By and by when it was stillest, that nigger’s head was poked in at the door again, and he said his Marse Brace was getting powerful uneasy about Marse Jubiter, which hadn’t come home yet, and would Marse Silas please—
He was looking at Uncle Silas, and he stopped there, like the rest of his words was froze; for Uncle Silas he rose up shaky and steadied himself leaning his fingers on the table, and he was panting, and his eyes was set on the nigger, and he kept swallowing, and put his other hand up to his throat a couple of times, and at last he got his words started, and says:
“Does he—does he—think—what does he think! Tell him—tell him—” Then he sunk down in his chair limp and weak, and says, so as you could hardly hear him: “Go away—go away!”
The nigger looked scared and cleared out, and we all felt—well, I don’t know how we felt, but it was awful, with the old man panting there, and his eyes set and looking like a person that was dying. None of us could budge; but Benny she slid around soft, with her tears running down, and stood by his side, and nestled his old gray head up against her and begun to stroke it and pet it with her hands, and nodded to us to go away, and we done it, going out very quiet, like the dead was there.

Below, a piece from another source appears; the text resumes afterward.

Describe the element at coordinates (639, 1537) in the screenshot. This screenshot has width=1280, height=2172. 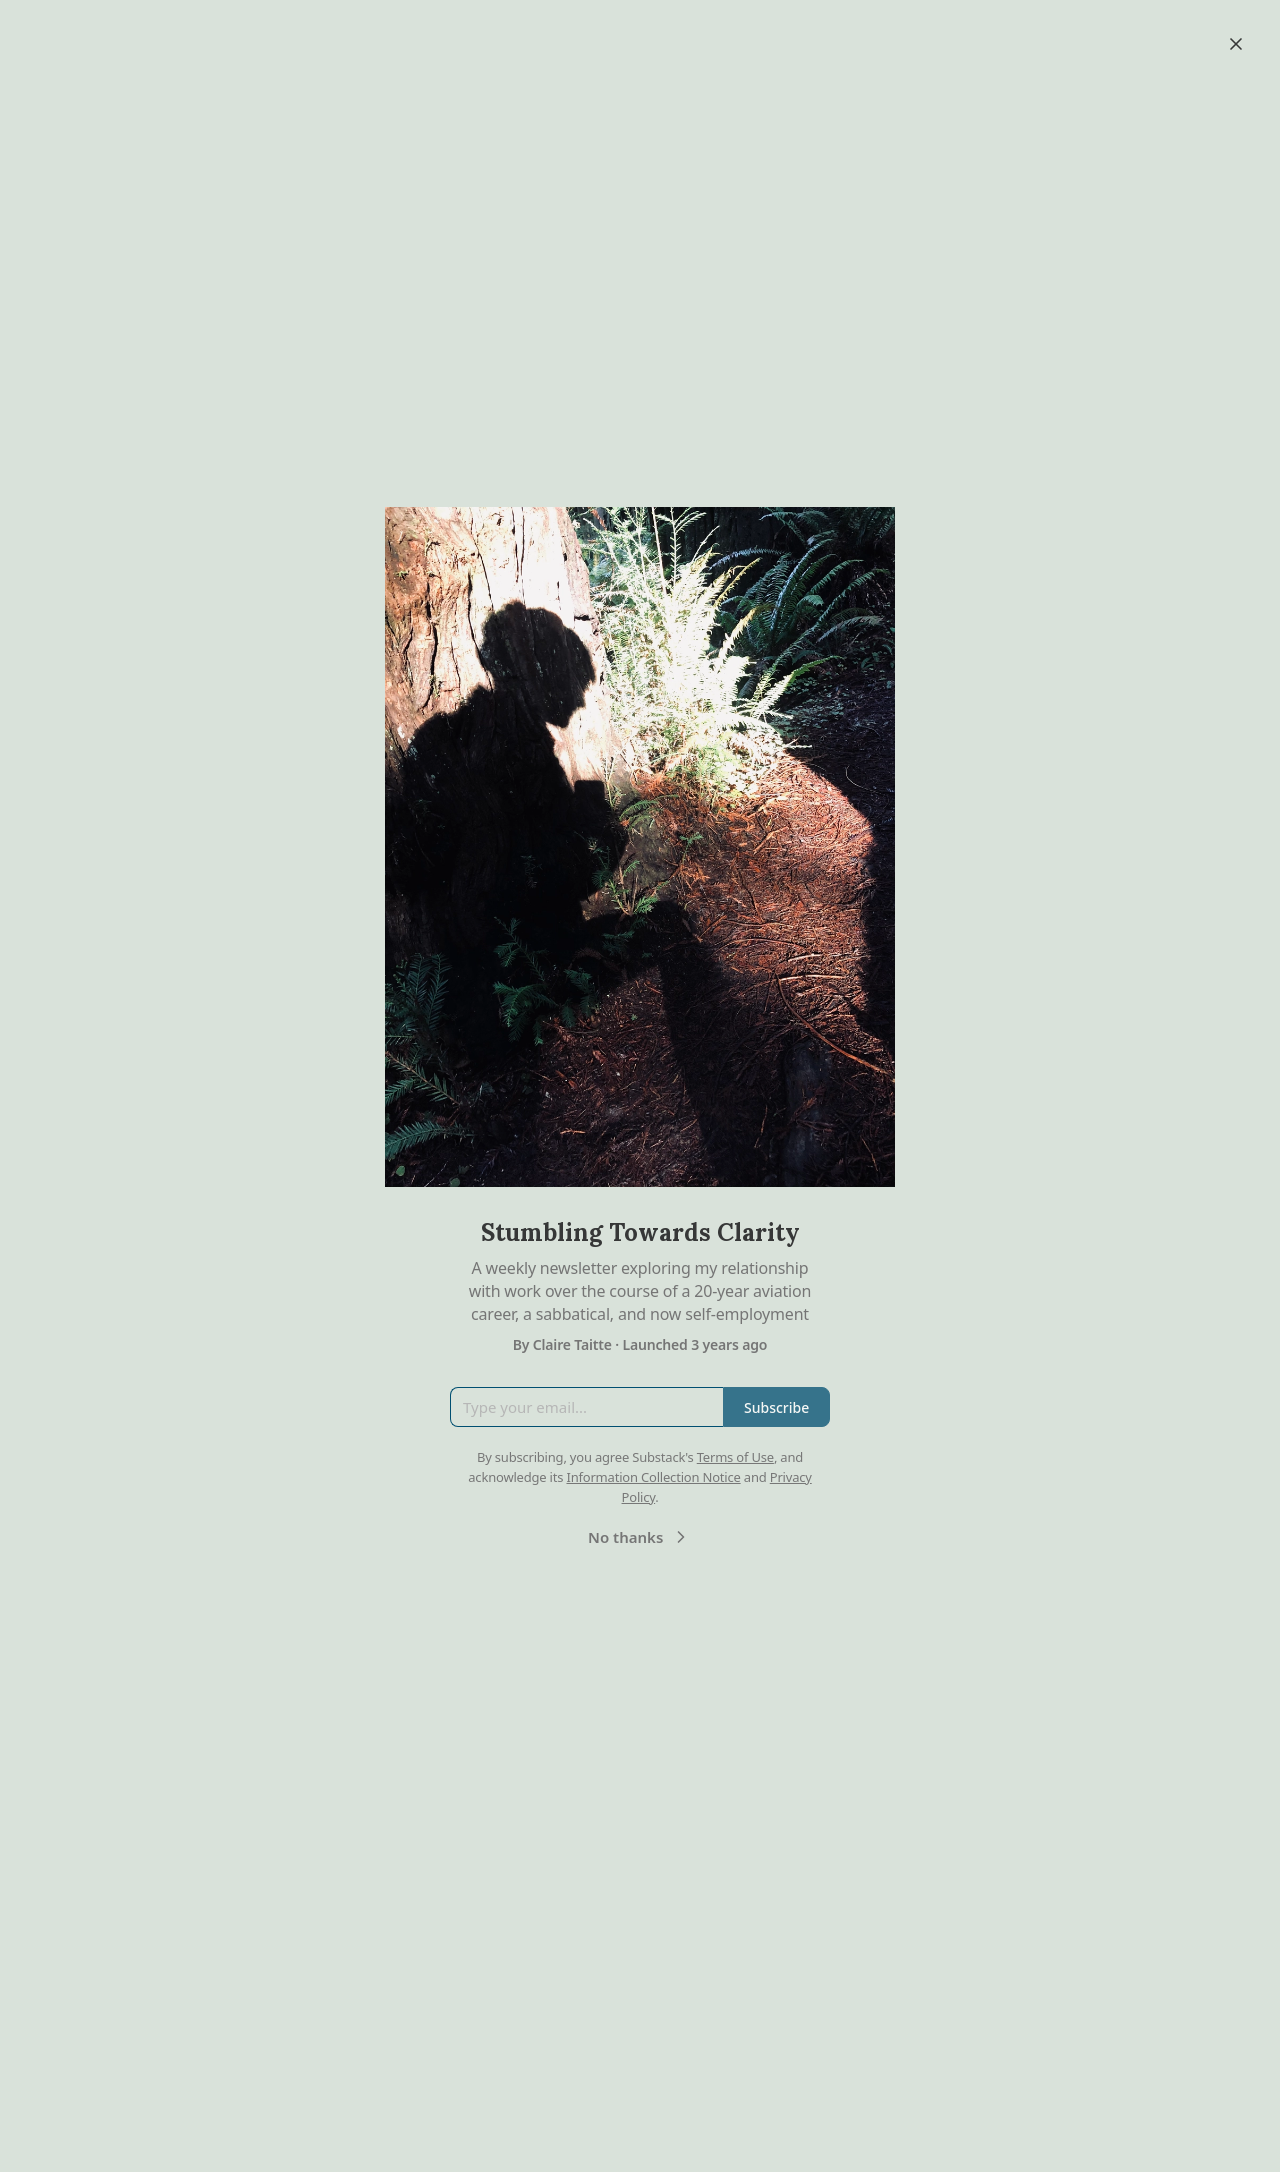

Me and Tom struck out for the woods mighty solemn, and saying how different it was now to what it was last summer when we was here and everything was so peace
ful and happy and everybody thought so much of Uncle Silas, and he was so cheerful and simple-hearted and pudd’n-headed and good—and now look at him. If he hadn’t lost his mind he wasn’t muck short of it. That was what we allowed.
It was a most lovely day now, and bright and sunshiny; and the further and further we went over the hills towards the prairie the lovelier and lovelier the trees and flowers got to be and the more it seemed strange and somehow wrong that there had to be trouble in such a world as this. And then all of a sudden I catched my breath and grabbed Tom’s arm, and all my livers and lungs and things fell down into my legs.
“There it is!” I says. We jumped back behind a bush shivering, and Tom says:
“’Sh!—don’t make a noise.”
It was setting on a log right in the edge of a little prairie, thinking. I tried to get Tom to come away, but he wouldn’t, and I dasn’t budge by myself. He said we mightn’t ever get another chance to see one, and he was going to look his fill at this one if he died for it. So I looked too, though it give me the fantods to do it. Tom he had to talk, but he talked low. He says:
“Poor Jakey, it’s got all its things on, just as he said he would. Now you see what we wasn’t certain about—its hair. It’s not long now the way it was: it’s got it cropped close to its head, the way he said he would. Huck, I never see anything look any more naturaler than what It does.”
“Nor I neither,” I says; “I’d recognize it anywheres.”
“So would I. It looks perfectly solid and genuwyne, just the way it done before it died.”
So we kept a-gazing. Pretty soon Tom says:
“Huck, there’s something mighty curious about this one, don’t you know? It oughtn’t to be going around in the daytime.”
“That’s so, Tom—I never heard the like of it before.”